There are zillions of possible things that they could be thinking about at that moment.
And lets face it, even as adults, when something is really on our mind, it can be hard to focus on the task at hand. Its hard to listen to what someone is saying to us if something is really nagging at us in the back of our heads.
But when we don’t really listen – or don’t really hear – what someone is saying to us, there can be consequences.
Yesterday, my children learnt this the hard way.
I have 3 children. Mr J is 5 and is in Prep. Mr S is in Year 2 and is 7. Miss O is in Year 6 and will be 11 in less than 2 weeks.
Our School has decided to raise some funds to help the victims of the Bundaberg Floods. On Monday at school, two students from the Student Council went around to each class and announced that the school would be raising funds by having a free dress day. This means children can come to school in any outfit that they like instead of their school uniform. To raise the funds each child who wishes to participate by wearing free dress must bring a Gold Coin Donation.
The way my kids actually heard the message was quite amusing. You can read about that here.
So yesterday my kids dressed in normal clothes instead of their school uniforms and Miss O took the money that was needed for the Gold Coin Donation.
When we were getting closer to the school, I saw a mother walking her child to school. The child was in school uniform. I said to Miss O, “Are you sure the free dress day is today? That kid is wearing their uniform”.
Miss O wasn’t worried. “Not everyone dresses up on the free dress days. Sometimes kids forget to do it”.
This is true. Sometimes kids do forget.

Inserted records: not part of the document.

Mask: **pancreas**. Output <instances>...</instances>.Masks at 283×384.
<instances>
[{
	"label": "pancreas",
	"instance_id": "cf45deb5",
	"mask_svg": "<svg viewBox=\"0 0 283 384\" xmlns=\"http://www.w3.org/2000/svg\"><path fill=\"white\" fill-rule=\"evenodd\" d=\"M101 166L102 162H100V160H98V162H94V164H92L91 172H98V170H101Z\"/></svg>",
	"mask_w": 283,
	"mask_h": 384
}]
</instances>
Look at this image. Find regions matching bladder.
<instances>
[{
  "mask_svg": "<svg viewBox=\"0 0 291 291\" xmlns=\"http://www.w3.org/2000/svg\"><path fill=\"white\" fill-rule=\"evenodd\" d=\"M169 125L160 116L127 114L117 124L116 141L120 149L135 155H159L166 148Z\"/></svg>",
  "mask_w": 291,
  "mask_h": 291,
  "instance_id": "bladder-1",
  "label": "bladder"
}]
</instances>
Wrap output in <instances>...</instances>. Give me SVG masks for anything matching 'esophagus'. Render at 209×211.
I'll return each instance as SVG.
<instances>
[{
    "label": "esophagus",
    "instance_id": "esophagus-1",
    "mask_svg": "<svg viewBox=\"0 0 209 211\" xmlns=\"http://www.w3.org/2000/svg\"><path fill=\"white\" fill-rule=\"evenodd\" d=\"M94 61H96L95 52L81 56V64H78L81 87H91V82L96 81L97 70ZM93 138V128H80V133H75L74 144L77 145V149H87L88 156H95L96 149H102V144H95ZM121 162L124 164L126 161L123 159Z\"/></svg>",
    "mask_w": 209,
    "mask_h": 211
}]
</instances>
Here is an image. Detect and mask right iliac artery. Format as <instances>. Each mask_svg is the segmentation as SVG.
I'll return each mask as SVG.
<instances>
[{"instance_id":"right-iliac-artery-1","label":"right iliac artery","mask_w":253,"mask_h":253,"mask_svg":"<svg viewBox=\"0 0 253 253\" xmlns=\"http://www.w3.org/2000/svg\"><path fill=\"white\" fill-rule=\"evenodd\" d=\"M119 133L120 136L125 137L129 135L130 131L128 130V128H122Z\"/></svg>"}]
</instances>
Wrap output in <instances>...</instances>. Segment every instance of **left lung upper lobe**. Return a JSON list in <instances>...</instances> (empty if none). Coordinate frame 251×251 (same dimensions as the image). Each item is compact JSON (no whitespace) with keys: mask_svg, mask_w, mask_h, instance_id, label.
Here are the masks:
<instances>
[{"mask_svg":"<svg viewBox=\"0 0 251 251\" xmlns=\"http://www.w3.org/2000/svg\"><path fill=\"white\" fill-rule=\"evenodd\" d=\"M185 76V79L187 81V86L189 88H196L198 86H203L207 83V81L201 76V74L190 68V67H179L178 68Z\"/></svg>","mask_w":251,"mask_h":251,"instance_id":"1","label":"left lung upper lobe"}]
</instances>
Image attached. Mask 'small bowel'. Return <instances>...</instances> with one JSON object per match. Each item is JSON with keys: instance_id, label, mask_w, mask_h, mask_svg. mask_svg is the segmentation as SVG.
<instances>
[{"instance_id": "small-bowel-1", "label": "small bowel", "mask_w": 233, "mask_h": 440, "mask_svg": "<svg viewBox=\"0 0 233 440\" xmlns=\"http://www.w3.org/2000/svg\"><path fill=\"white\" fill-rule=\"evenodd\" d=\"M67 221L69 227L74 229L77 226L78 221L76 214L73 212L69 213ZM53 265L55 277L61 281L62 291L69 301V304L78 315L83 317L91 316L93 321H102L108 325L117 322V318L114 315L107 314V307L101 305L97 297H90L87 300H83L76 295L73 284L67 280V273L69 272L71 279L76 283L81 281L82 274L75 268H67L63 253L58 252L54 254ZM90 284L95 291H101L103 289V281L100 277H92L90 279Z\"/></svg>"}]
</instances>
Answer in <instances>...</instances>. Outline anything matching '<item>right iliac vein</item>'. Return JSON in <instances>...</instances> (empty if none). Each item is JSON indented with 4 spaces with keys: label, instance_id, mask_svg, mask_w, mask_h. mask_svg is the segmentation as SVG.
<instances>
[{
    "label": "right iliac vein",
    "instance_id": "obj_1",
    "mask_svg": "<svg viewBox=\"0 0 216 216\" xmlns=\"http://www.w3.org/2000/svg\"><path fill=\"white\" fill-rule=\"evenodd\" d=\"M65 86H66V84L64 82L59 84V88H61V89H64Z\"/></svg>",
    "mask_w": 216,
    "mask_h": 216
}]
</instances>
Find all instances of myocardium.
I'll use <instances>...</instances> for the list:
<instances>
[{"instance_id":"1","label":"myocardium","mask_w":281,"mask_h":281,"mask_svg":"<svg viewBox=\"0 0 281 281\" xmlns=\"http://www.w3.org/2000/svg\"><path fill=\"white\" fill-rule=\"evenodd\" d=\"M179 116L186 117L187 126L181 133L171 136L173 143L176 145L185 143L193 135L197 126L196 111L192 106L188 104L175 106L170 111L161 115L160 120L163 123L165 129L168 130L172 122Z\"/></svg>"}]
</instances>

However as we got closer and closer to the school, all we could see were kids in their school uniforms. And by the time we got to the stop-drop-go it was obvious.
It wasn’t a free dress day.
Lets be clear. My 3 kids are in 3 different classrooms. They have 3 different teachers. Surely one of them would have heard the message right, right? Wrong.

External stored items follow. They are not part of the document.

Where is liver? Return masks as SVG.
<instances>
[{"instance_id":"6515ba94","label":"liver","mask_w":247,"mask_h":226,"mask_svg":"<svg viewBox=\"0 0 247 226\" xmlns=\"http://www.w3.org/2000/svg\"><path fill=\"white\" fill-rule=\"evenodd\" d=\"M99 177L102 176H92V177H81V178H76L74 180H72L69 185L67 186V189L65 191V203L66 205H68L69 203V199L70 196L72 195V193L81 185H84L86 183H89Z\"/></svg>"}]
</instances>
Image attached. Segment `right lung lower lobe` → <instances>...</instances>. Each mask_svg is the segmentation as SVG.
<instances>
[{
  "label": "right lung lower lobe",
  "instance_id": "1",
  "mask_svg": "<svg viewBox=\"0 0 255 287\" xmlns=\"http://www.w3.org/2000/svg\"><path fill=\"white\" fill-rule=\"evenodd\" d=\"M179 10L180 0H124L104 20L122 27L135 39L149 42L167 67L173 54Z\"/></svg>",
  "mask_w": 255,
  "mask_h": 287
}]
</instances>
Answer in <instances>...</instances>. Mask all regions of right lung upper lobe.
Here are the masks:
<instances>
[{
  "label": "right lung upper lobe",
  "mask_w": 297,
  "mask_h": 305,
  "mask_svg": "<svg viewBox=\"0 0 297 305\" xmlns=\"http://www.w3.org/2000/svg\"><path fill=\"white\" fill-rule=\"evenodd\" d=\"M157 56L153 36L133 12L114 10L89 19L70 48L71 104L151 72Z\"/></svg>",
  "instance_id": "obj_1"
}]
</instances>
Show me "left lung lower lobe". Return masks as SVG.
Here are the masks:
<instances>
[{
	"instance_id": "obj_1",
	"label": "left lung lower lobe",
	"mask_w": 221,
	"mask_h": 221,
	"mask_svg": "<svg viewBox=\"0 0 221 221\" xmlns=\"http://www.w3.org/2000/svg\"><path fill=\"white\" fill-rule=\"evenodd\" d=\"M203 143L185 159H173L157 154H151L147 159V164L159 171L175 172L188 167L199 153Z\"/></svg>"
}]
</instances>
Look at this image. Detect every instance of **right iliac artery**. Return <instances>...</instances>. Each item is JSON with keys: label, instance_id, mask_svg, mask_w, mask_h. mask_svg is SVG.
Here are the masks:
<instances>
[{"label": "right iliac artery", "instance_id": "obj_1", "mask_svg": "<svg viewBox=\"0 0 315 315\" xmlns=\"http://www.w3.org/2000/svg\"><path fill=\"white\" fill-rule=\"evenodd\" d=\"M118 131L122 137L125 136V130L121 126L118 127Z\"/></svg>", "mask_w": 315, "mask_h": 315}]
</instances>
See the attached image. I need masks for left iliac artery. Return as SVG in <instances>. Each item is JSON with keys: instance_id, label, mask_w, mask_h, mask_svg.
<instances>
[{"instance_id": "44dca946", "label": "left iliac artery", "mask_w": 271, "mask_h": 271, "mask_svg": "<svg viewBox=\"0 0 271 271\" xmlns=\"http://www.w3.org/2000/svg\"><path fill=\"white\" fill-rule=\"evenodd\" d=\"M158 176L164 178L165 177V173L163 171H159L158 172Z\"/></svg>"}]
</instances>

It seems however, that the entire school heard the message right, except for my 3 kids.
“Oh well” I smiled broadly at Miss O and the boys. “It seems like you guys are the only ones who didn’t listen to the message properly. You are just going to have to go to school in what you are wearing.”

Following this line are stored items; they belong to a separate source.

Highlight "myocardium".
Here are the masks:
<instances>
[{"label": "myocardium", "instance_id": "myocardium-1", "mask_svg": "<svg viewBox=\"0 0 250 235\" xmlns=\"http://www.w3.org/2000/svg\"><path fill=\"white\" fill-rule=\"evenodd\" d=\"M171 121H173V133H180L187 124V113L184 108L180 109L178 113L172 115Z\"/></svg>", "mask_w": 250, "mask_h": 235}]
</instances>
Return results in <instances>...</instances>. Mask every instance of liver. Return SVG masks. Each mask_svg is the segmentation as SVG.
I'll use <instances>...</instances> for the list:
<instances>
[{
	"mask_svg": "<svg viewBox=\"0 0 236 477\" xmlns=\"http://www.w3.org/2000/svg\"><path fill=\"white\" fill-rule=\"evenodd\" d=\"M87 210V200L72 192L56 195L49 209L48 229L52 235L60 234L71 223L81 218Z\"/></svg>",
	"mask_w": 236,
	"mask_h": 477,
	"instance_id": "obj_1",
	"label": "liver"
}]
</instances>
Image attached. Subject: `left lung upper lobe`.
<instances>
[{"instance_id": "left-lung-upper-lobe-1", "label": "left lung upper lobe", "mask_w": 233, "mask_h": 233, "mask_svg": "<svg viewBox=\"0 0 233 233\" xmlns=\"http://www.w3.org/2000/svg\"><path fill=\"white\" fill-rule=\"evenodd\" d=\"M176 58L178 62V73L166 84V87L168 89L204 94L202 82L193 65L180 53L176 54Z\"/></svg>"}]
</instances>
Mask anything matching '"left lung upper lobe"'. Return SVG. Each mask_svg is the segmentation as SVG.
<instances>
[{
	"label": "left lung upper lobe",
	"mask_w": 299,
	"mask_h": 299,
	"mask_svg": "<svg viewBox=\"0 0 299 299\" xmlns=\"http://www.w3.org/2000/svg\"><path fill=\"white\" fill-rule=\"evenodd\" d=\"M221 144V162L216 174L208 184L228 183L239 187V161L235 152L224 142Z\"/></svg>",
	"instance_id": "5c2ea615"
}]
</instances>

Inwardly, I was feeling like a bad parent. I felt like I should go home and get their uniforms for them.
But this would not teach a lesson.
Maybe dealing with the consequence would teach them to listen.
“Its OK”, said Miss O. “I’ll just tell them you didn’t wash our uniforms and they weren’t dry on time so we had to wear these clothes”.
I don’t think so.
“No you won’t!” I said.
But I guess I won’t really know what was said.
And for the first couple of minutes as I drove to work, I was guilt-ridden, imagining my children in tears getting ridiculed by laughing children for wearing free dress on the wrong day.
Then I laughed.
And during the day when I thought about it, I laughed again.
At the end of the day I found out that none of the kids were teased. No one cared that they didn’t have their uniforms on (oh the blessings of a public school).
So I don’t know if they learned a lesson at all.
But I did.
I let my kids deal with the consequences on their own, without stressing out about it and trying to save the day.
That’s something, right?
For the record, my kids assure me that the free dress day is actually this thursday.
I wonder if they will be right this time.